Epidural analgesia, also known as regional anesthesia, is a widely used technique for pain management during childbirth, surgical procedures, and chronic pain conditions.
The process involves administering an analgesic medication into the epidural space surrounding the spinal cord, providing effective pain relief with reduced systemic side effects compared to opioid-based medications.
Researchers can leverage advanced AI-driven platforms like PubCompare.ai to optimize their epidural analgesia research protocols.

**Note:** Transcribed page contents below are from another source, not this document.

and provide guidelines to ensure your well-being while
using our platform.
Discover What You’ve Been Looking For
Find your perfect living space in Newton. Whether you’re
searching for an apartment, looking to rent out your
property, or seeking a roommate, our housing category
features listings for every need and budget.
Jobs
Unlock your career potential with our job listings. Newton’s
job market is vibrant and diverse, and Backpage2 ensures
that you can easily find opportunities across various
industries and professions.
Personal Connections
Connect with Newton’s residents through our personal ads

These platforms can help researchers locate the best published methods, protocols, and techniques from literature, preprints, and patents, ensuring the reproducibility and accuracy of their findings.
When conducting epidural analgesia research, researchers may utilize various statistical software packages, such as SAS version 9.4, Statistica 13.1, SPSS Statistics version 21, and the Statistical Package for Social Sciences for Windows, version 17.0.
These tools can aid in the analysis and interpretation of data related to epidural analgesia outcomes, patient responses, and the effectiveness of different techniques.
Additionally, researchers may explore the use of specialized software like Obstetrix, a comprehensive perinatal information management system, or Ketorax, a medication management system, to integrate epidural analgesia data and optimize patient care.
They may also leverage programming languages like R version 4.0.2 and statistical software like Stata 14 and Stata 13 to develop custom analyses and models.
By harnessing the power of these AI-driven platforms and statistical software, researchers can enhance their epidural analgesia research, optimize their protocols, and ensure the reproducibility and accuracy of their findings, ultimately contributing to the advancement of pain management techniques and patient care.